Earnings Alerts

Sundaram Finance (SUF) Earnings: 1Q Net Income Misses Estimates Despite Revenue Growth

  • Net income for Sundaram Finance in the first quarter was 3.08 billion rupees, marking a 10% year-on-year growth.
  • The net income fell short of the estimated 3.57 billion rupees.
  • Revenue for the quarter was 14.7 billion rupees, a significant increase of 24% compared to the previous year. The estimated revenue was 8.16 billion rupees.
  • Total costs for the quarter were 10.7 billion rupees, increasing by 29% year-on-year.
  • Sundaram Finance shares dropped by 3.6% to 4,073 rupees, with 68,522 shares traded.
  • Analysts’ ratings: 3 buys, 3 holds, and 4 sells.
  • All comparisons to past results are based on the company’s original disclosures.

A look at Sundaram Finance Smart Scores

FactorScoreMagnitude
Value3
Dividend4
Growth3
Resilience2
Momentum3
OVERALL SMART SCORE3.0

Smart Score is a compound score for the Company indicating its overall outlook. It is derived by taking an equally weighted average of underlying Factor scores computed by Smartkarma

Based on Smartkarma’s Smart Scores for Sundaram Finance, the company presents a mixed outlook for long-term investors. With a strong focus on dividends and moderate scores in value, growth, and momentum, Sundaram Finance demonstrates stability in its operations. However, the company’s lower resilience score might indicate a slightly higher level of risk compared to its peers. Despite this, Sundaram Finance remains a significant player in the Indian financial services sector, offering a range of products including savings, vehicle finance, insurance, and home loans.
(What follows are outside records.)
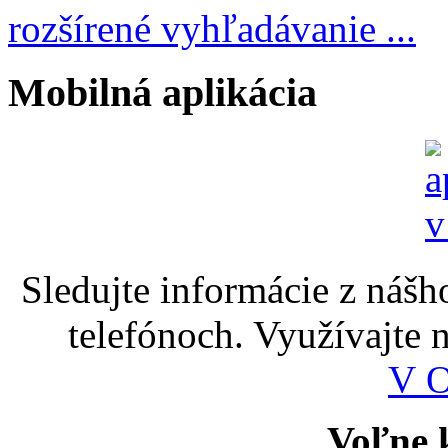
rozšírené vyhľadávanie ...
Mobilná aplikácia
Sledujte informácie z nášh
telefónoch. Využívajte
V 
Voľne k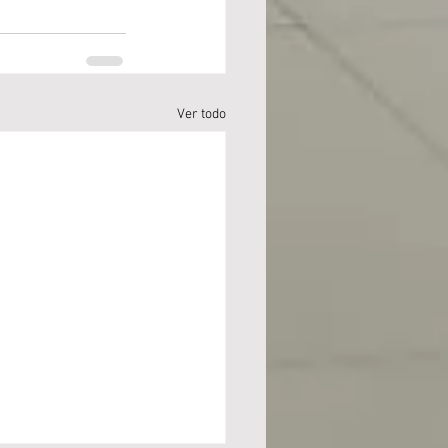
Ver todo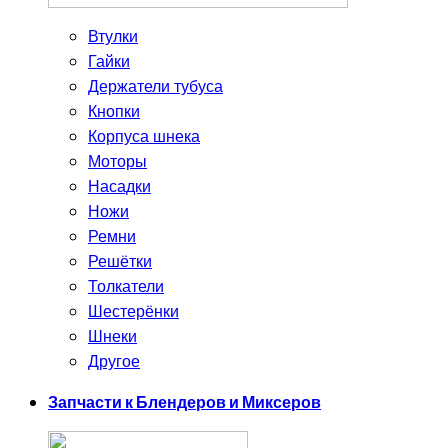
Втулки
Гайки
Держатели тубуса
Кнопки
Корпуса шнека
Моторы
Насадки
Ножи
Ремни
Решётки
Толкатели
Шестерёнки
Шнеки
Другое
Запчасти к Блендеров и Миксеров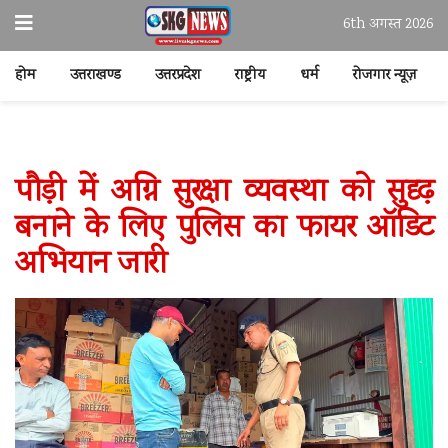
6th अगस्त 2026
होम
उत्तराखण्ड
उत्तरप्रदेश
राष्ट्रीय
धर्म
रोजगार न्यूज़
पौड़ी में अग्नि सुरक्षा व्यवस्था को सुदृढ़
बनाने के लिए पुलिस का फायर ऑडिट
अभियान जारी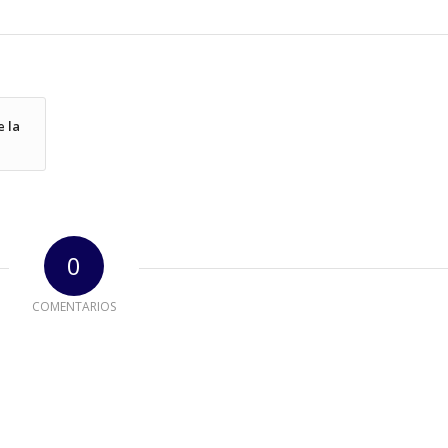
e la
0
COMENTARIOS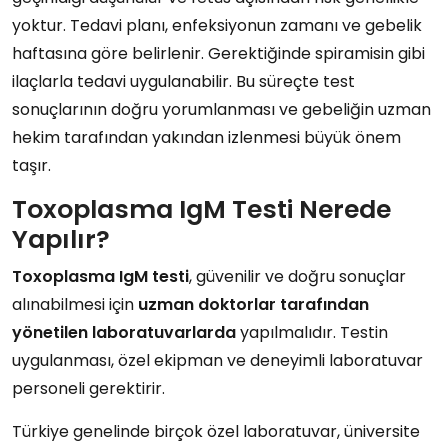
yoktur. Tedavi planı, enfeksiyonun zamanı ve gebelik
haftasına göre belirlenir. Gerektiğinde spiramisin gibi
ilaçlarla tedavi uygulanabilir. Bu süreçte test
sonuçlarının doğru yorumlanması ve gebeliğin uzman
hekim tarafından yakından izlenmesi büyük önem
taşır.
Toxoplasma IgM Testi Nerede
Yapılır?
Toxoplasma IgM testi
, güvenilir ve doğru sonuçlar
alınabilmesi için
uzman doktorlar tarafından
yönetilen laboratuvarlarda
yapılmalıdır. Testin
uygulanması, özel ekipman ve deneyimli laboratuvar
personeli gerektirir.
Türkiye genelinde birçok özel laboratuvar, üniversite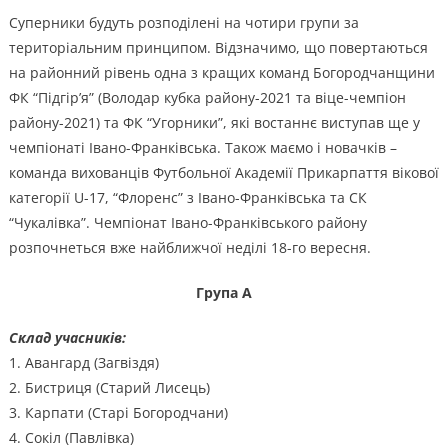
Суперники будуть розподілені на чотири групи за
територіальним принципом. Відзначимо, що повертаються
на районний рівень одна з кращих команд Богородчанщини
ФК “Підгір’я” (Володар кубка району-2021 та віце-чемпіон
району-2021) та ФК “Угорники”, які востаннє виступав ще у
чемпіонаті Івано-Франківська. Також маємо і новачків –
команда вихованців Футбольної Академії Прикарпаття вікової
категорії U-17, “Флоренс” з Івано-Франківська та СК
“Чукалівка”. Чемпіонат Івано-Франківського району
розпочнеться вже найближчої неділі 18-го вересня.
Група А
Склад учасників:
1. Авангард (Загвіздя)
2. Бистриця (Старий Лисець)
3. Карпати (Старі Богородчани)
4. Сокіл (Павлівка)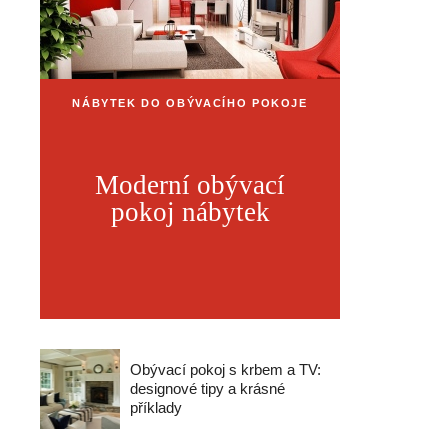
NÁBYTEK DO OBÝVACÍHO POKOJE
Moderní obývací
pokoj nábytek
Obývací pokoj s krbem a TV:
designové tipy a krásné
příklady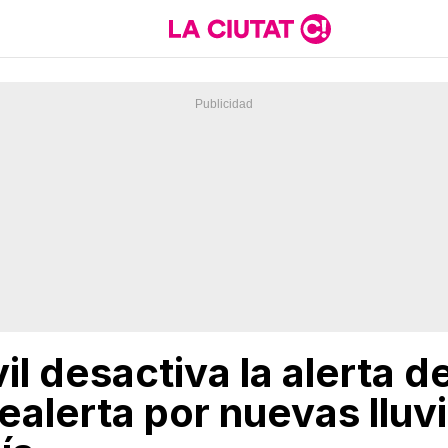
il desactiva la alerta d
ealerta por nuevas lluvi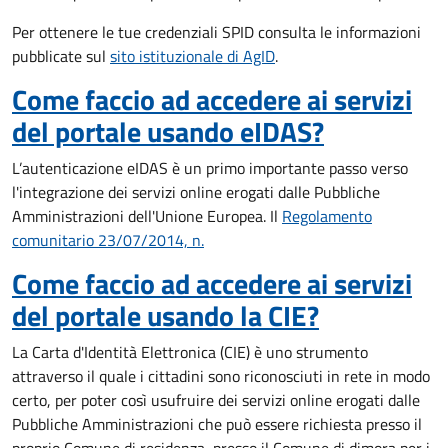
Per ottenere le tue credenziali SPID consulta le informazioni
pubblicate sul
sito istituzionale di AgID
.
Come faccio ad accedere ai servizi
del portale usando eIDAS?
L’autenticazione eIDAS è un primo importante passo verso
l'integrazione dei servizi online erogati dalle Pubbliche
Amministrazioni dell'Unione Europea. Il
Regolamento
comunitario 23/07/2014, n.
Come faccio ad accedere ai servizi
del portale usando la CIE?
La Carta d'Identità Elettronica (CIE) è uno strumento
attraverso il quale i cittadini sono riconosciuti in rete in modo
certo, per poter così usufruire dei servizi online erogati dalle
Pubbliche Amministrazioni che può essere
richiesta presso il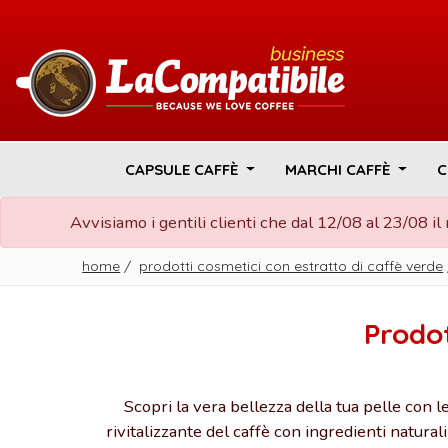
CAPSULE CAFFÈ
MARCHI CAFFÈ
C
Avvisiamo i gentili clienti che dal 12/08 al 23/08 i
home
/
prodotti cosmetici con estratto di caffè verde
Prodot
Scopri la vera bellezza della tua pelle con 
rivitalizzante del caffè con ingredienti natural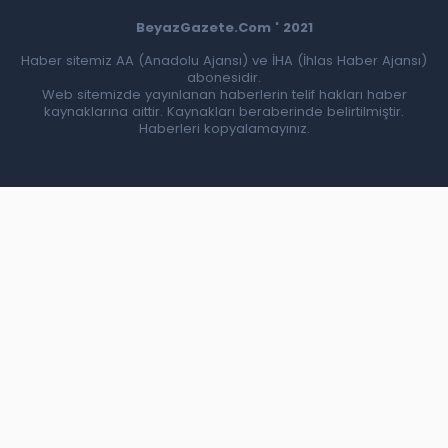
BeyazGazete.Com ' 2021
Haber sitemiz AA (Anadolu Ajansı) ve İHA (İhlas Haber Ajansı)
abonesidir.
Web sitemizde yayınlanan haberlerin telif hakları haber
kaynaklarına aittir. Kaynakları beraberinde belirtilmiştir.
Haberleri kopyalamayınız.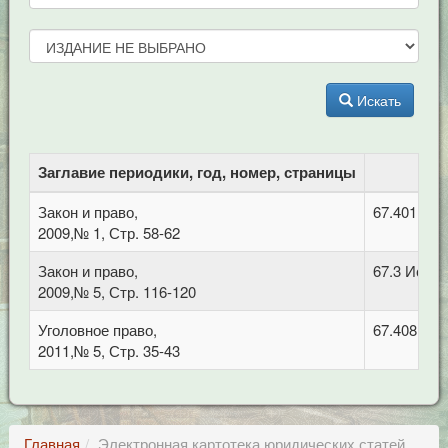
Искать
Заглавие периодики, год, номер, страницы
Закон и право,
67.401 Ад
2009,№ 1, Стр. 58-62
Закон и право,
67.3 Истор
2009,№ 5, Стр. 116-120
Уголовное право,
67.408 Уго
2011,№ 5, Стр. 35-43
Главная
Электронная картотека юридических статей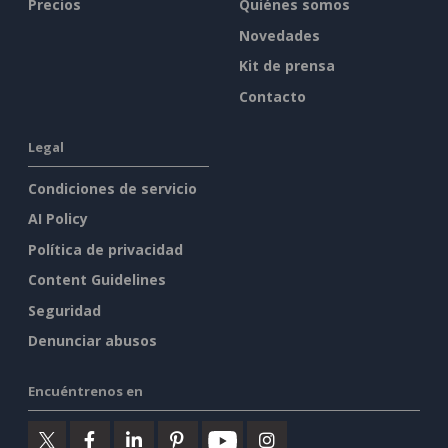
Precios
Quiénes somos
Novedades
Kit de prensa
Contacto
Legal
Condiciones de servicio
AI Policy
Política de privacidad
Content Guidelines
Seguridad
Denunciar abusos
Encuéntrenos en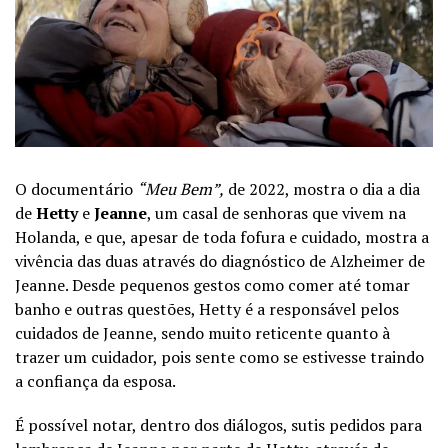
O documentário
“Meu Bem”,
de 2022, mostra o dia a dia
de
Hetty
e
Jeanne
, um casal de senhoras que vivem na
Holanda, e que, apesar de toda fofura e cuidado, mostra a
vivência das duas através do diagnóstico de Alzheimer de
Jeanne. Desde pequenos gestos como comer até tomar
banho e outras questões, Hetty é a responsável pelos
cuidados de Jeanne, sendo muito reticente quanto à
trazer um cuidador, pois sente como se estivesse traindo
a confiança da esposa.
É possível notar, dentro dos diálogos, sutis pedidos para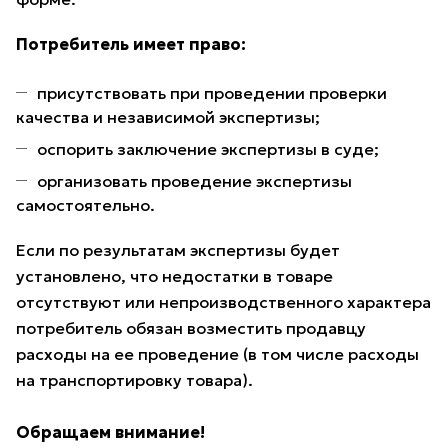
Потребитель имеет право:
присутствовать при проведении проверки
качества и независимой экспертизы;
оспорить заключение экспертизы в суде;
организовать проведение экспертизы
самостоятельно.
Если по результатам экспертизы будет
установлено, что недостатки в товаре
отсутствуют или непроизводственного характера
потребитель обязан возместить продавцу
расходы на ее проведение (в том числе расходы
на транспортировку товара).
Обращаем внимание!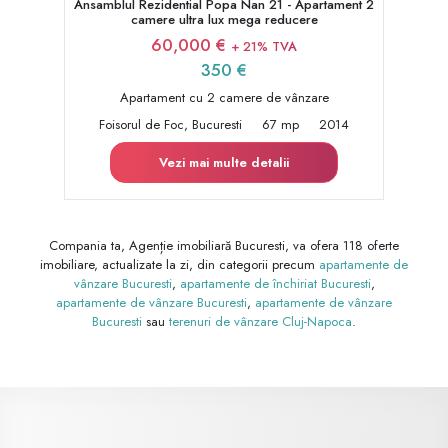
Ansamblul Rezidential Popa Nan 21 - Apartament 2
camere ultra lux mega reducere
60,000 €
+ 21% TVA
350 €
Apartament cu 2 camere de vânzare
Foisorul de Foc, Bucuresti
67 mp
2014
Vezi mai multe detalii
Compania ta, Agenție imobiliară Bucuresti, va ofera 118 oferte
imobiliare, actualizate la zi, din categorii precum
apartamente de
vânzare Bucuresti
,
apartamente de închiriat Bucuresti
,
apartamente de vânzare Bucuresti
,
apartamente de vânzare
Bucuresti
sau
terenuri de vânzare Cluj-Napoca
.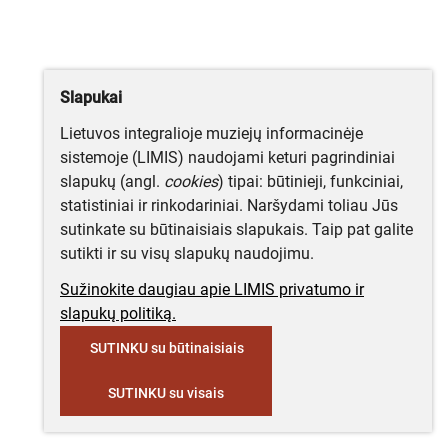
Slapukai
Lietuvos integralioje muziejų informacinėje
sistemoje (LIMIS) naudojami keturi pagrindiniai
slapukų (angl.
cookies
) tipai: būtinieji, funkciniai,
statistiniai ir rinkodariniai. Naršydami toliau Jūs
sutinkate su būtinaisiais slapukais. Taip pat galite
sutikti ir su visų slapukų naudojimu.
Sužinokite daugiau apie LIMIS privatumo ir
slapukų politiką.
SUTINKU su būtinaisiais
SUTINKU su visais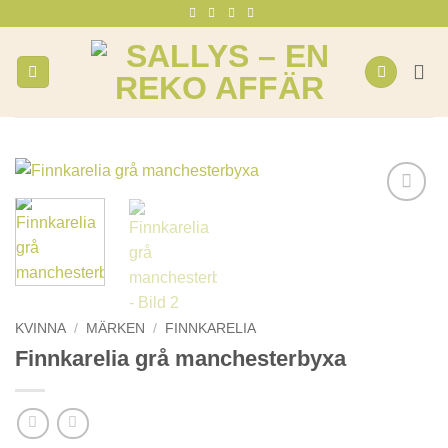
Skip
to
content
KVINNA
/
MÄRKEN
/
FINNKARELIA
Finnkarelia grå manchesterbyxa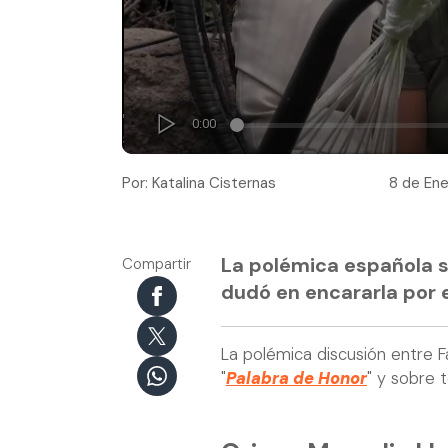
Por: Katalina Cisternas
8 de Ene
La polémica española s
Compartir
dudó en encararla por e
La polémica discusión entre 
"
Palabra de Honor
" y sobre 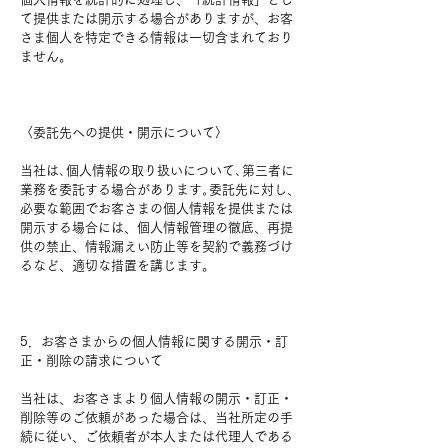
て提供または開示する場合がありますが、お客
さま個人を特定できる情報は一切含まれており
ません。
〈委託先への提供・開示について〉
当社は､個人情報の取り扱いについて､第三者に
業務を委託する場合があります｡委託先に対し、
必要な範囲でお客さまの個人情報を提供または
開示する場合には、個人情報管理の徹底、再提
供の禁止、情報漏えい防止等を契約で義務づけ
るなど、適切な措置を講じます。
5．お客さまからの個人情報に関する開示・訂
正・削除の請求について
当社は、お客さまより個人情報の開示・訂正・
削除等のご依頼があった場合は、当社所定の手
続に従い、ご依頼者が本人または代理人である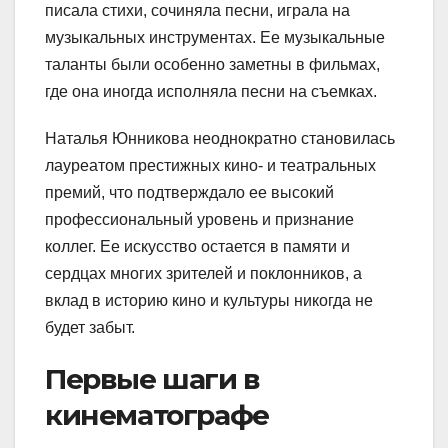
писала стихи, сочиняла песни, играла на
музыкальных инструментах. Ее музыкальные
таланты были особенно заметны в фильмах,
где она иногда исполняла песни на съемках.
Наталья Юнникова неоднократно становилась
лауреатом престижных кино- и театральных
премий, что подтверждало ее высокий
профессиональный уровень и признание
коллег. Ее искусство остается в памяти и
сердцах многих зрителей и поклонников, а
вклад в историю кино и культуры никогда не
будет забыт.
Первые шаги в
кинематографе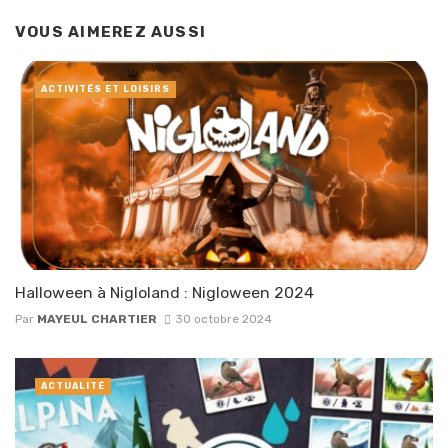
VOUS AIMEREZ AUSSI
ACTIVITÉS ET LOISIRS
Halloween à Nigloland : Nigloween 2024
Par
MAYEUL CHARTIER
30 octobre 2024
ACTUALITÉ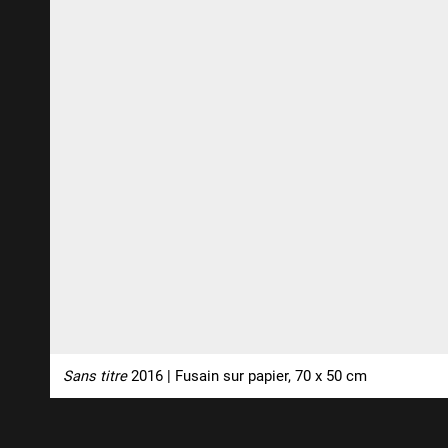
Sans titre
2016 | Fusain sur papier, 70 x 50 cm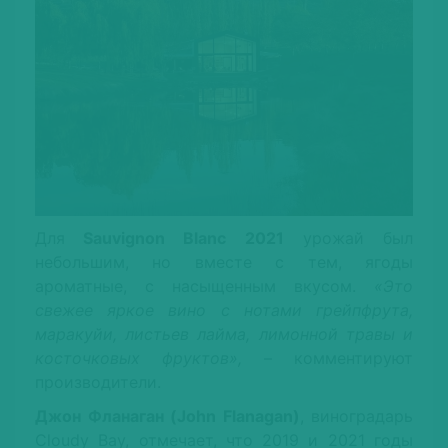
Для
Sauvignon Blanc 2021
урожай был
небольшим, но вместе с тем, ягоды
ароматные, с насыщенным вкусом.
«Это
свежее яркое вино с нотами грейпфрута,
маракуйи, листьев лайма, лимонной травы и
косточковых фруктов»,
– комментируют
производители.
Джон Фланаган (John Flanagan)
, виноградарь
Cloudy Bay, отмечает, что 2019 и 2021 годы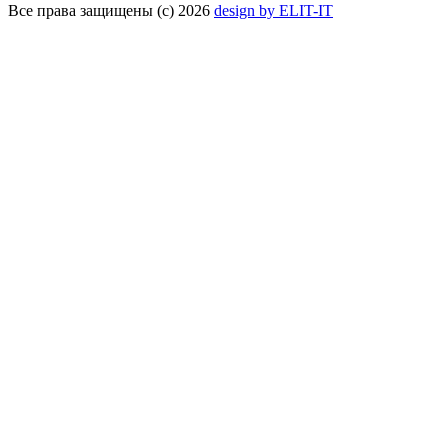
Все права защищены (с) 2026
design by ELIT-IT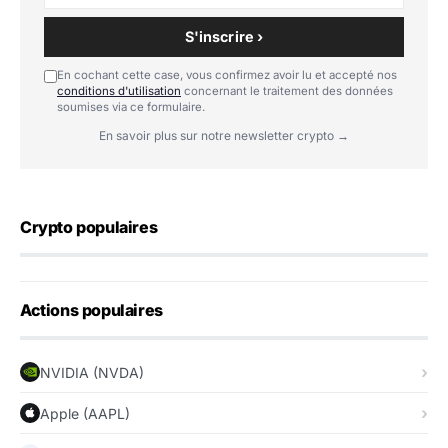
S'inscrire ›
En cochant cette case, vous confirmez avoir lu et accepté nos
conditions d'utilisation
concernant le traitement des données
soumises via ce formulaire.
En savoir plus sur notre newsletter crypto →
Crypto populaires
Actions populaires
NVIDIA (NVDA)
Apple (AAPL)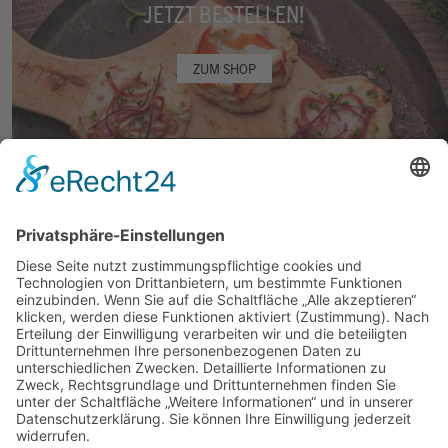
JETZT BESTELLEN!
ZUM SHOP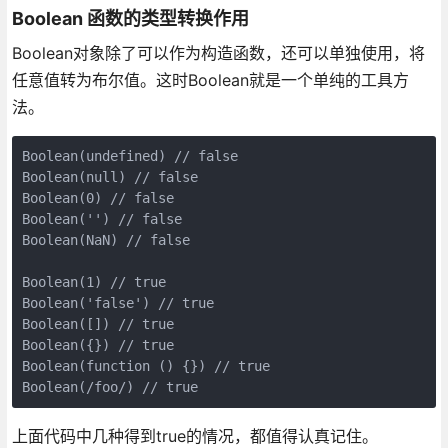
Boolean 函数的类型转换作用
Boolean对象除了可以作为构造函数，还可以单独使用，将
任意值转为布尔值。这时Boolean就是一个单纯的工具方
法。
Boolean(undefined) // false

Boolean(null) // false

Boolean(0) // false

Boolean('') // false

Boolean(NaN) // false

Boolean(1) // true

Boolean('false') // true

Boolean([]) // true

Boolean({}) // true

Boolean(function () {}) // true

上面代码中几种得到true的情况，都值得认真记住。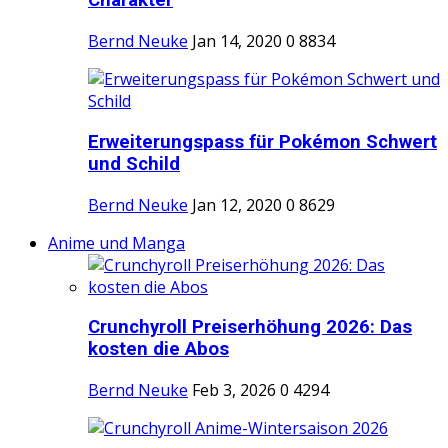
Charakter
Bernd Neuke
Jan 14, 2020
0
8834
Erweiterungspass für Pokémon Schwert
und Schild
Bernd Neuke
Jan 12, 2020
0
8629
Anime und Manga
Crunchyroll Preiserhöhung 2026: Das
kosten die Abos
Bernd Neuke
Feb 3, 2026
0
4294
In summary, Sundaram Finance Ltd., headquartered in Chennai, India, is a well-established financial services provider with a diverse portfolio of offerings. While the company’s Smart Scores vary across different factors, indicating a balanced performance in various aspects, investors may find value in Sundaram Finance‘s emphasis on dividends and its lineup of financial products and services. Keeping an eye on the company’s growth potential and resilience could provide additional insights for those considering long-term investments in the Indian financial market.


Disclaimer: This article by Smartkarma is general in nature and based on historical data and analyst forecasts only using an unbiased methodology and our articles are not intended to be financial advice. It does not constitute a recommendation to buy or sell any stock, and does not take account of your objectives, or your financial situation. Note that our articles may not factor in the latest price-sensitive company announcements or qualitative material.
While all reasonable care has been taken in the preparation, Smartkarma makes no assurance about the accuracy of any generated data or content. All content is indicative only and should be independently checked for accuracy and confirmed before use. Smartkarma accepts no responsibility for any loss or damage caused as a result of any inaccuracy or error within the Lab online tools or generated data.